3. Wetter und Strömungen: Starkwinde, Schwell nach Wochen mit Bootsverkehr und Regenabflüsse von der Insel schicken Flaschen, Verpackungen und Treibstoffreste ins Meer. Besonders nach Stürmen landen große Mengen an ungeordnetem Material an ungewöhnlichen Stellen.
Was oft zu kurz kommt — und warum das wichtig ist
In der öffentlichen Debatte dominieren die Bilder von freiwilligen Teams, die Säcke voller Flaschen an den Strand schleppen. Das ist wichtig und löblich. Was aber zu kurz kommt, sind folgende Aspekte: die Kosten für professionelle Bergung, die rechtliche Verfolgung von Verursachern, sowie die langfristige Belastung von Lebensräumen. Und ja: Die Bergung selbst kann gefährlich sein, wenn Treibstoff oder chemische Rückstände im Spiel sind — ein Problem, das im Juli bei Sondereinsätzen sichtbar wurde.
Eine positive Szene gab es trotzdem: Bei einem Einsatz wurde eine verirrte Meeresschildkröte gerettet. Solche Momente erinnern daran, warum die Arbeit notwendig ist — und emotional verbinden sie die Menschen mit dem Meer.
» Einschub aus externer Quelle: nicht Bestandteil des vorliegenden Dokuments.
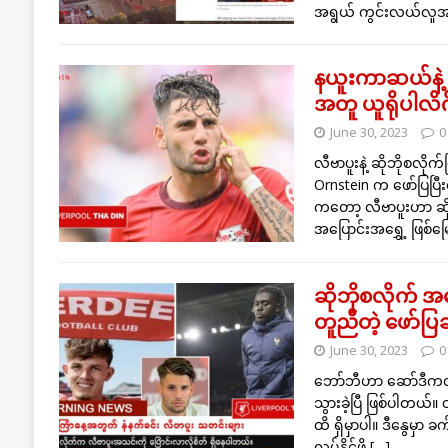
အရွယ် ကွင်းလယ်လူအ
နယူးကာဆယ်နဲ့ ခ
အတူ ယူရိုပါလိဂ်မ
June 30, 2023
0
လီဗာပူးနဲ့ ဆိုဘိုစလိ
Ornstein က ဖော်ပြပြ
ကတော့ လီဗာပူးဟာ ဆိုဘ
အပြောင်းအရွှေ့ ဖြစ်မြ
ဆိုဘိုစလိုက် အ
တူညီတဲ့ ဖော်ပြ
June 30, 2023
0
ဘော်ဘီဟာ ဆော်ဒီကလပ် 
သွားခဲ့ပြီ ဖြစ်ပါတယ်။
ထိ ရှိမှာပါ။ ဒီနွေမ
လုပ်နိုင်ဖို့
[…]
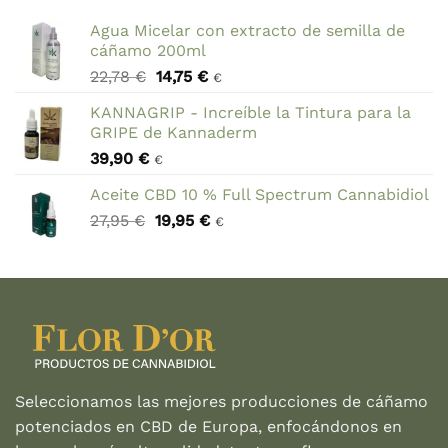
Agua Micelar con extracto de semilla de
cáñamo 200ml
El
El
22,78
€
14,75
€
€
precio
precio
KANNAGRIP - Increíble la Tintura para la
original
actual
GRIPE de Kannaderm
era:
es:
39,90
€
22,78 €.
14,75 €.
€
Aceite CBD 10 % Full Spectrum Cannabidiol
El
El
27,95
€
19,95
€
€
precio
precio
original
actual
era:
es:
27,95 €.
19,95 €.
Seleccionamos las mejores producciones de cáñamo
potenciados en CBD de Europa, enfocándonos en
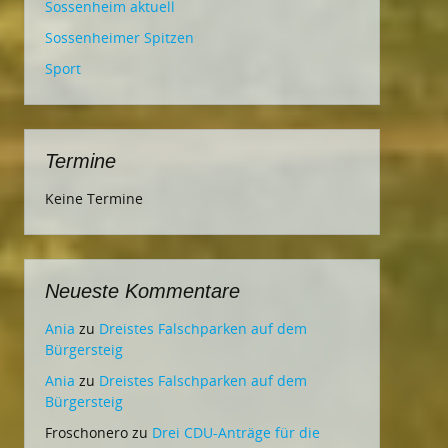
Sossenheim aktuell
Sossenheimer Spitzen
Sport
Termine
Keine Termine
Neueste Kommentare
Ania
zu
Dreistes Falschparken auf dem
Bürgersteig
Ania
zu
Dreistes Falschparken auf dem
Bürgersteig
Froschonero
zu
Drei CDU-Anträge für die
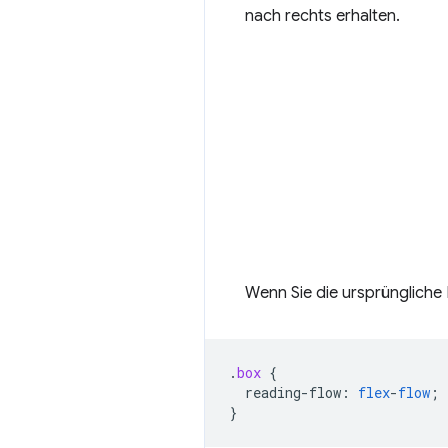
nach rechts erhalten.
Wenn Sie die ursprüngliche
.
box
{
reading-flow
:
flex
-
flow
;
}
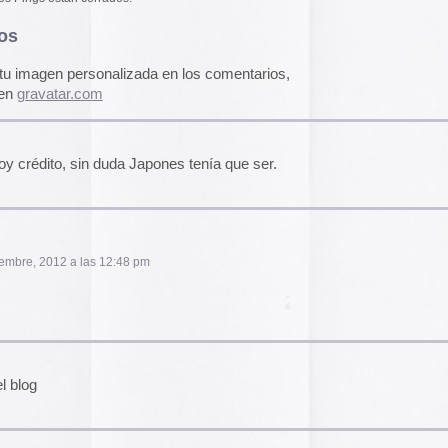
pasado, una mirada
«
Palestina. Un vista
una mirada al presen
2:48 pm
cómic divulgativo de
gratuita que se lanz
ha sido actualizado 
una nueva portada y 
más que nos llevan h
momento actual. Por 
genocidio no se detie
de víctimas aumentan
Por ello, el autor (B
a añadido una adend
explica que está des
desactualizado en p
Espacios publicitar
Espacios publicitari
galería de
anuncios 
publicados en las rev
Rural» y «Glosa» en 
à el bendito «Cuso de Tensiòn Dinàmica de
y 70
Carteles de película
De Bollywood a Toll
George analiza los c
películas indias y s
escritura a través de
 pm
carteles de Letterfor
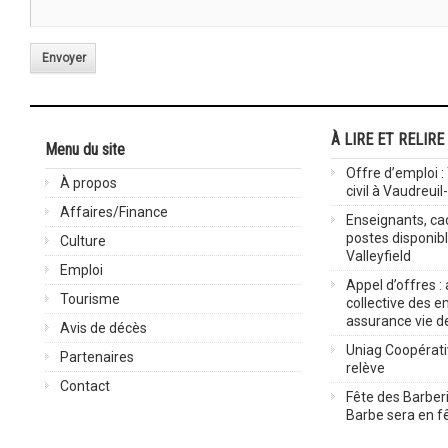
Envoyer
À LIRE ET RELIRE
Menu du site
Offre d’emploi :
À propos
civil à Vaudreuil
Affaires/Finance
Enseignants, cad
postes disponib
Culture
Valleyfield
Emploi
Appel d’offres :
Tourisme
collective des 
assurance vie d
Avis de décès
Uniag Coopérati
Partenaires
relève
Contact
Fête des Barberi
Barbe sera en fê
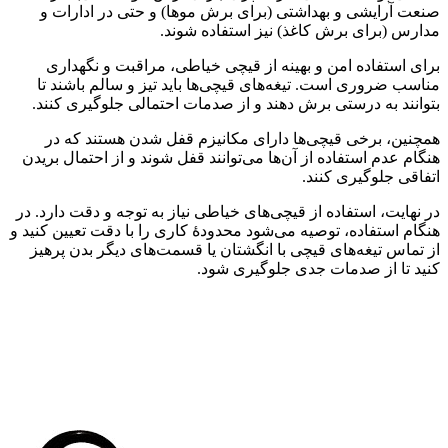
صنعت آرایشی و بهداشتی (برای برش موها) و حتی در ادارات و
مدارس (برای برش کاغذ) نیز استفاده شوند.
برای استفاده امن و بهینه از قیچی خیاطی، مراقبت و نگهداری
مناسب ضروری است. تیغه‌های قیچی‌ها باید تیز و سالم باشند تا
بتوانند به درستی برش دهند و از صدمات احتمالی جلوگیری کنند.
همچنین، برخی قیچی‌ها دارای مکانیزم قفل شدن هستند که در
هنگام عدم استفاده از آن‌ها می‌توانند قفل شوند و از احتمال بریدن
اتفاقی جلوگیری کنند.
در نهایت، استفاده از قیچی‌های خیاطی نیاز به توجه و دقت دارد. در
هنگام استفاده، توصیه می‌شود محدودهٔ کاری را با دقت تعیین کنید و
از تماس تیغه‌های قیچی با انگشتان یا قسمت‌های دیگر بدن پرهیز
کنید تا از صدمات جدی جلوگیری شود.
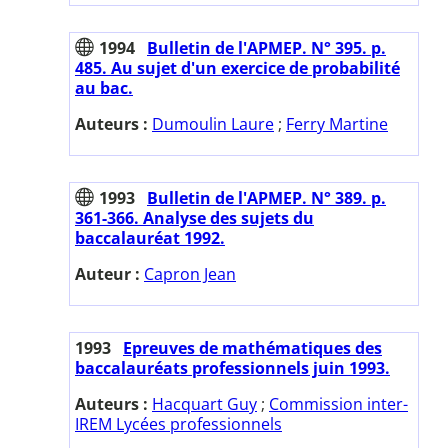
1994
Bulletin de l'APMEP. N° 395. p.
485. Au sujet d'un exercice de probabilité
au bac.
Auteurs :
Dumoulin Laure
;
Ferry Martine
1993
Bulletin de l'APMEP. N° 389. p.
361-366. Analyse des sujets du
baccalauréat 1992.
Auteur :
Capron Jean
1993
Epreuves de mathématiques des
baccalauréats professionnels juin 1993.
Auteurs :
Hacquart Guy
;
Commission inter-
IREM Lycées professionnels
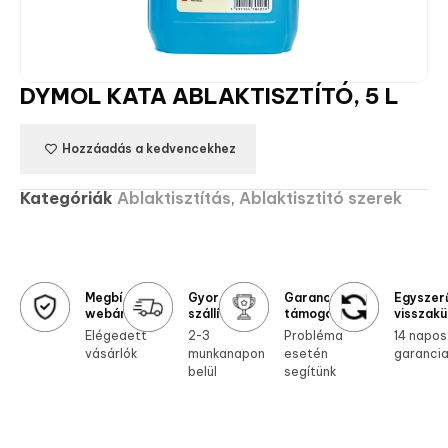
DYMOL KATA ABLAKTISZTÍTÓ, 5 L
Hozzáadás a kedvencekhez
Kategóriák
Ablaktisztítás
,
Ablaktisztitó szerek
Megbízható
Gyors
Garanciális
Egyszer
webáruház
szállítás
támogatás
visszakü
Elégedett
2-3
Probléma
14 napos
vásárlók
munkanapon
esetén
garanci
belül
segítünk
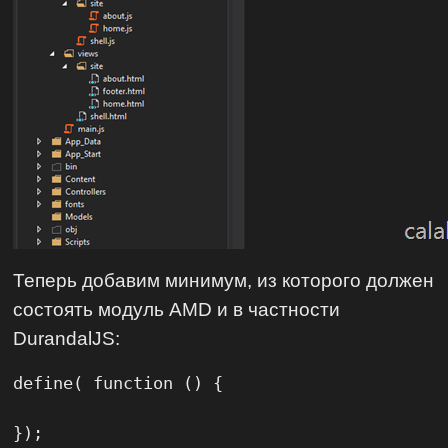
Теперь добавим минимум, из которого должен
состоять модуль AMD и в частности
DurandalJS:
define( function () {

});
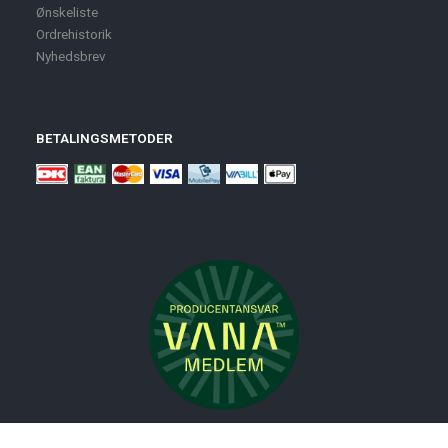
Ønskeliste
Ordrehistorik
Nyhedsbrev
BETALINGSMETODER
Nyheder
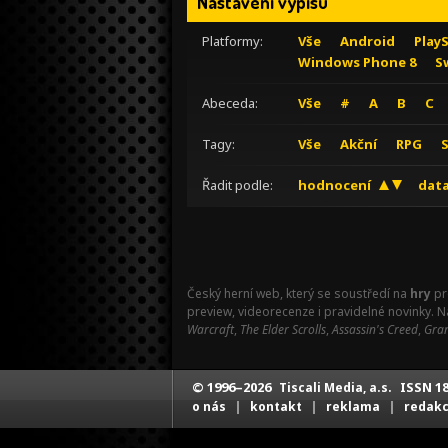
Nastavení výpisu
Platformy:
Vše
Android
Play
Windows Phone 8
S
Abeceda:
Vše
#
A
B
C
Tagy:
Vše
Akční
RPG
Řadit podle:
hodnocení
data
Český herní web, který se soustředí na
hry
pr
preview, videorecenze i pravidelné novinky. 
Warcraft
,
The Elder Scrolls
,
Assassin's Creed
,
Gran
© 1996–2026
ISSN 18
Tiscali Media, a.s.
|
|
|
o nás
kontakt
reklama
redak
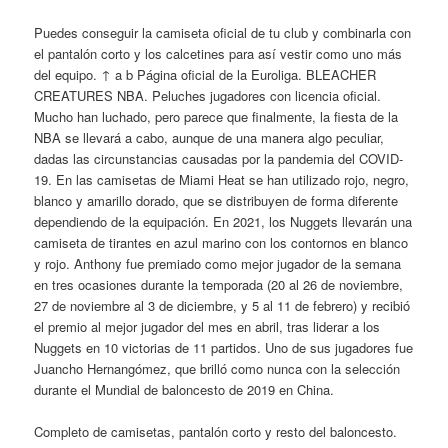
Puedes conseguir la camiseta oficial de tu club y combinarla con
el pantalón corto y los calcetines para así vestir como uno más
del equipo. ↑ a b Página oficial de la Euroliga. BLEACHER
CREATURES NBA. Peluches jugadores con licencia oficial.
Mucho han luchado, pero parece que finalmente, la fiesta de la
NBA se llevará a cabo, aunque de una manera algo peculiar,
dadas las circunstancias causadas por la pandemia del COVID-
19. En las camisetas de Miami Heat se han utilizado rojo, negro,
blanco y amarillo dorado, que se distribuyen de forma diferente
dependiendo de la equipación. En 2021, los Nuggets llevarán una
camiseta de tirantes en azul marino con los contornos en blanco
y rojo. Anthony fue premiado como mejor jugador de la semana
en tres ocasiones durante la temporada (20 al 26 de noviembre,
27 de noviembre al 3 de diciembre, y 5 al 11 de febrero) y recibió
el premio al mejor jugador del mes en abril, tras liderar a los
Nuggets en 10 victorias de 11 partidos. Uno de sus jugadores fue
Juancho Hernangómez, que brilló como nunca con la selección
durante el Mundial de baloncesto de 2019 en China.
Completo de camisetas, pantalón corto y resto del baloncesto.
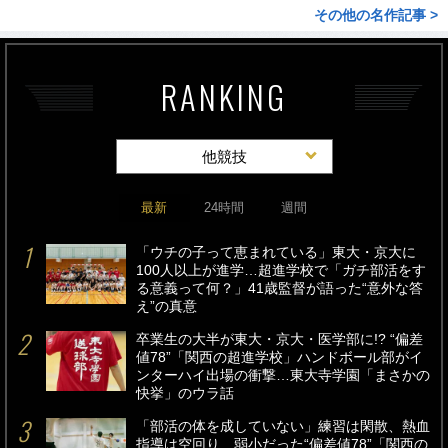
その他の名作記事 >
RANKING
他競技
最新
24時間
週間
「ウチの子って恵まれている」東大・京大に
100人以上が進学…超進学校で「ガチ部活をす
る意義って何？」41歳監督が語った“意外な答
え”の真意
卒業生の大半が東大・京大・医学部に!? “偏差
値78”「関西の超進学校」ハンドボール部がイ
ンターハイ出場の衝撃…東大寺学園「まさかの
快挙」のウラ話
「部活の体を成していない」練習は閑散、熱血
指導は空回り…弱小だった“偏差値78”「関西の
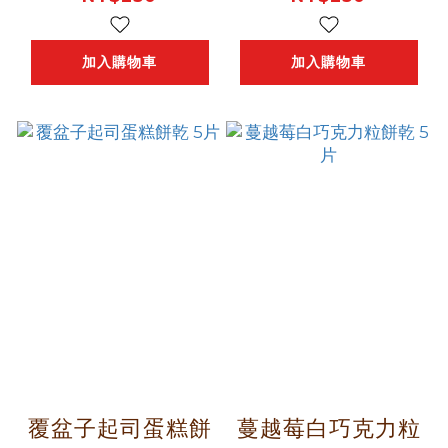
加入購物車
加入購物車
覆盆子起司蛋糕餅
蔓越莓白巧克力粒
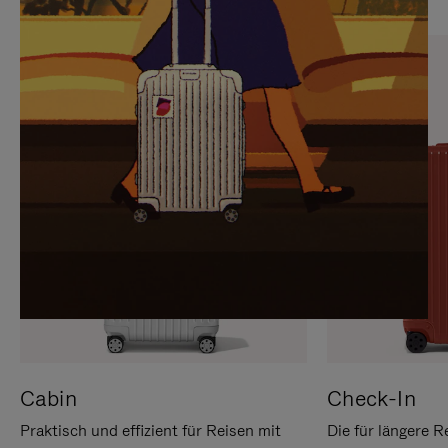
SIE,
AUFHEBEN
UM
DER
ES
STUMMSCHALTUNG
ANZUHALTEN
Cabin
Check-In
Praktisch und effizient für Reisen mit
Die für längere R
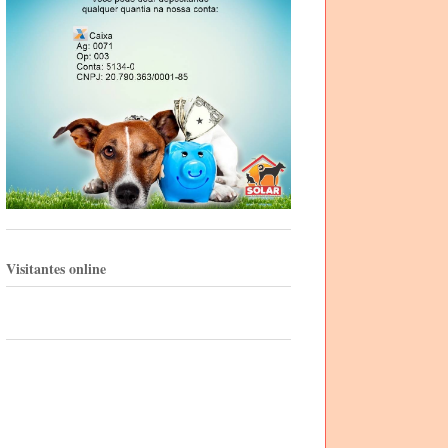
Visitantes online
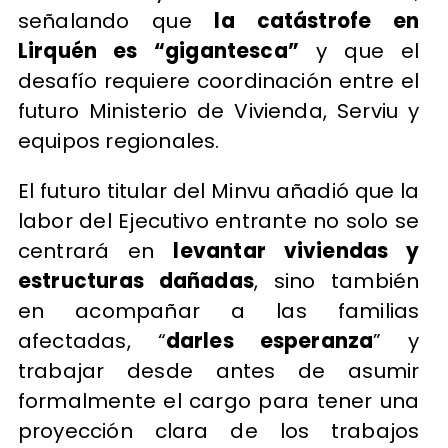
señalando que
la catástrofe en
Lirquén es “gigantesca”
y que el
desafío requiere coordinación entre el
futuro Ministerio de Vivienda, Serviu y
equipos regionales.
El futuro titular del Minvu añadió que la
labor del Ejecutivo entrante no solo se
centrará en
levantar viviendas y
estructuras dañadas
, sino también
en acompañar a las familias
afectadas, “
darles esperanza
” y
trabajar desde antes de asumir
formalmente el cargo para tener una
proyección clara de los trabajos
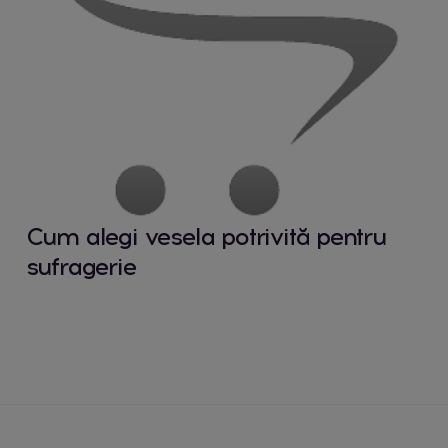
Cum alegi vesela potrivită pentru
sufragerie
Konkrete Chancen: Was jetzt helfen könnte
Die gute Nachricht: Es gibt handfeste Maßnahmen, die mehr bringen als neue Putzkolonnen. Einige Vorschläge, die lokal schnell Wirkung zeigen könnten:
- Bessere Hafenangebote: Kostenfreie, leicht erreichbare Entsorgungsstellen für Bootsmüll in allen Marinas — inklusive getrennten Sammelstellen für Netze.
- Anreize für Rückgabe: Programme, die Fischer für die Rückgabe alter Netze und Leinen finanziell oder materiell belohnen.
- Aufrüstung der Überwachung: Mehr Kontrollen auf See und stärkeres Monitoring nach Starkwinden, gekoppelt mit klaren Bußgeldern bei nachgewiesener illegaler Entsorgung.
- Prävention an Land: Verbesserte Regenwasser- und Straßenabfluss-Systeme, damit weniger Müll vom Land ins Meer gespült wird.
- Vernetzung von Ehrenamt und Profis: Mobile Teams, die Schulungen, Ausrüstung und Logistik für Freiwillige bereitstellen — so werden Einsätze sicherer und nachhaltiger.
Was jeder von uns tun kann
Die Paradeempfehlung ist keine Überraschung: Jeder Müllsack hilft. Aber konkreter: Wer am Strand ist, nimmt mehr als nur den eigenen Abfall mit. Bootsfahrer planen Entsorgung vor der Fahrt. Restaurants und Kioske an der Küste reduzieren Einwegverpackungen und bieten Alternativen an. Und Lokalpolitiker investieren gezielt in Hafeninfrastruktur — das ist kein Luxus, sondern Prävention.
Der Klang der Wellen, das Hupen entfernter Boote und der Duft von Kaffee am Morgen sollen nicht länger das schlechte Gefühl begleiten, beim Abspülen der Strandliege Plastikteile auszumachen. Wenn die Inselgemeinschaft jetzt anpackt — mit klarer Strategie statt nur Handschuhen und Müllsäcken — können wir dafür sorgen, dass die Buchten auf Dauer sauberer werden. Und die Schildkröten, die wir retten, danken es uns sowieso.